Without including any picture, repeat the records below exactly.

EXERCISE INPUTS below:

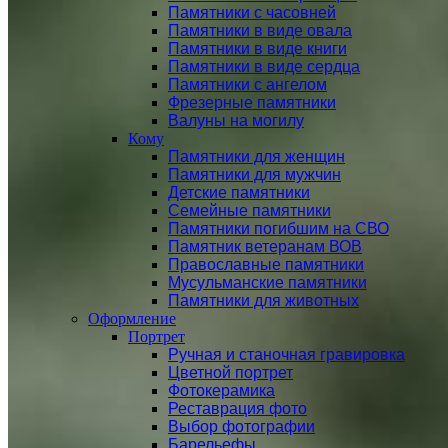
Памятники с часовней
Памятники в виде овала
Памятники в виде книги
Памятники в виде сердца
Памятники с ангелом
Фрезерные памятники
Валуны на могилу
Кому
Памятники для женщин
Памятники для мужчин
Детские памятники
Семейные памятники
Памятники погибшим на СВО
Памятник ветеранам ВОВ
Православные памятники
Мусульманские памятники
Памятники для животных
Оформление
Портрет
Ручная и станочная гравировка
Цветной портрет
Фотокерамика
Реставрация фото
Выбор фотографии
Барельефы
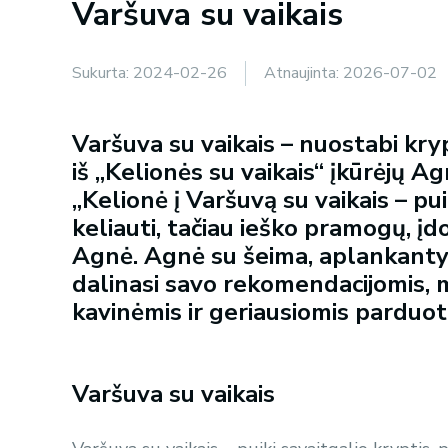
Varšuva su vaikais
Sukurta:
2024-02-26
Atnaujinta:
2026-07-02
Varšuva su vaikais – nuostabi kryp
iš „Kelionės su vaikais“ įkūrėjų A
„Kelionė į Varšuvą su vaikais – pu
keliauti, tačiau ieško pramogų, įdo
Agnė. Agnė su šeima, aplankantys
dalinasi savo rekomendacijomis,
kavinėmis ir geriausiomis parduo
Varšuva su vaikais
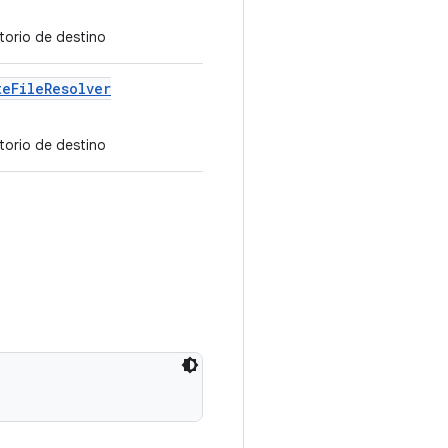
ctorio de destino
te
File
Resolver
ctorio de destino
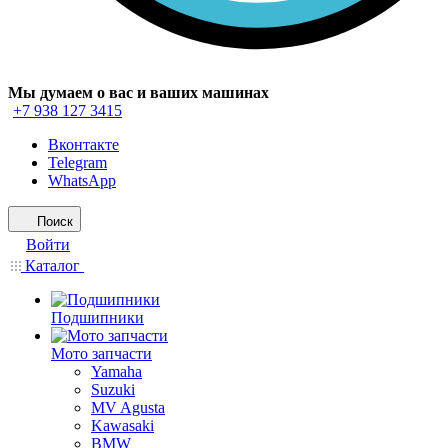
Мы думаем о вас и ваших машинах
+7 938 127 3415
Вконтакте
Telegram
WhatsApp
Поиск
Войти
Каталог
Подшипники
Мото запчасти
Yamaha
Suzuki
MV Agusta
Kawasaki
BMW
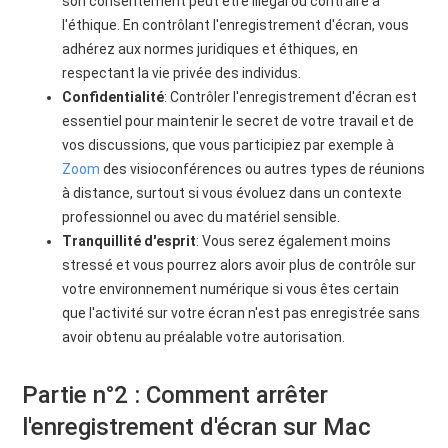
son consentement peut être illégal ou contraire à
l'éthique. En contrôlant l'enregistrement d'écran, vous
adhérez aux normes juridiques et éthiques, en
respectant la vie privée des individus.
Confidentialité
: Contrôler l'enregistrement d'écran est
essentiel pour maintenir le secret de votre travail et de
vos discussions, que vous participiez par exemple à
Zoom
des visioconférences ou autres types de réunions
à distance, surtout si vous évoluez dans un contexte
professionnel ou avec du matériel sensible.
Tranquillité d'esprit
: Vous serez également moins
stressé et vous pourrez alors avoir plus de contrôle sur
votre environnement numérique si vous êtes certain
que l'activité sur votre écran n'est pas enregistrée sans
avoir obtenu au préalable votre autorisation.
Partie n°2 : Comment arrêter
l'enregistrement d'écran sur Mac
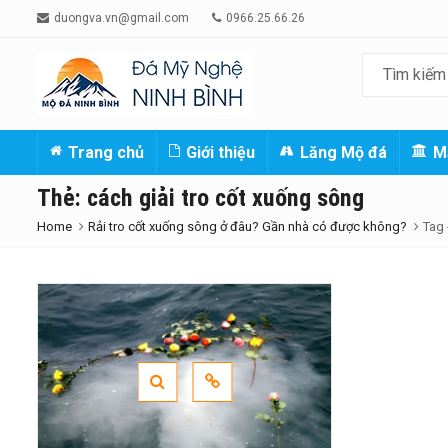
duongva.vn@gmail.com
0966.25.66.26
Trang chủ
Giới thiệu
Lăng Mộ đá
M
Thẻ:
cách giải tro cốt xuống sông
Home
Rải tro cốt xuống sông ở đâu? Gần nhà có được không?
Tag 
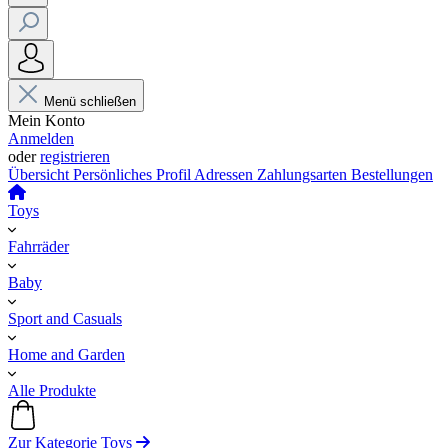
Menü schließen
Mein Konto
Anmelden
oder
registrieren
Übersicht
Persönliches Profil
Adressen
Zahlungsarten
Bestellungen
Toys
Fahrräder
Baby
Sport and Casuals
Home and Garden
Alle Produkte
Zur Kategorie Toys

End of EXERCISE INPUTS.

#### ANSWER TO THIS TASK
Памятники с часовней
Памятники в виде овала
Памятники в виде книги
Памятники в виде сердца
Памятники с ангелом
Фрезерные памятники
Валуны на могилу
Кому
Памятники для женщин
Памятники для мужчин
Детские памятники
Семейные памятники
Памятники погибшим на СВО
Памятник ветеранам ВОВ
Православные памятники
Мусульманские памятники
Памятники для животных
Оформление
Портрет
Ручная и станочная гравировка
Цветной портрет
Фотокерамика
Реставрация фото
Выбор фотографии
Барельефы
Varšuva su vaikais
Sukurta:
2024-02-26
Atnaujinta:
2026-07-02
Varšuva su vaikais – nuostabi kryp
iš „Kelionės su vaikais“ įkūrėjų A
„Kelionė į Varšuvą su vaikais – pu
keliauti, tačiau ieško pramogų, įdo
Agnė. Agnė su šeima, aplankantys
dalinasi savo rekomendacijomis,
kavinėmis ir geriausiomis parduo
Varšuva su vaikais
ctorio de destino
te
File
Resolver
ctorio de destino
Мы думаем о вас и ваших машинах
+7 938 127 3415
Вконтакте
Telegram
WhatsApp
Поиск
Войти
Каталог
Подшипники
Мото запчасти
Yamaha
Suzuki
MV Agusta
Kawasaki
BMW
son consentement peut être illégal ou contraire à
l'éthique. En contrôlant l'enregistrement d'écran, vous
adhérez aux normes juridiques et éthiques, en
respectant la vie privée des individus.
Confidentialité
: Contrôler l'enregistrement d'écran est
essentiel pour maintenir le secret de votre travail et de
vos discussions, que vous participiez par exemple à
Zoom
des visioconférences ou autres types de réunions
à distance, surtout si vous évoluez dans un contexte
professionnel ou avec du matériel sensible.
Tranquillité d'esprit
: Vous serez également moins
stressé et vous pourrez alors avoir plus de contrôle sur
votre environnement numérique si vous êtes certain
que l'activité sur votre écran n'est pas enregistrée sans
avoir obtenu au préalable votre autorisation.
Partie n°2 : Comment arrêter
l'enregistrement d'écran sur Mac
duongva.vn@gmail.com
0966.25.66.26
Trang chủ
Giới thiệu
Lăng Mộ đá
M
Thẻ:
cách giải tro cốt xuống sông
Home
Rải tro cốt xuống sông ở đâu? Gần nhà có được không?
Tag 
Menü schließen
Mein Konto
Anmelden
oder
registrieren
Übersicht
Persönliches Profil
Adressen
Zahlungsarten
Bestellungen
Toys
Fahrräder
Baby
Sport and Casuals
Home and Garden
Alle Produkte
Zur Kategorie Toys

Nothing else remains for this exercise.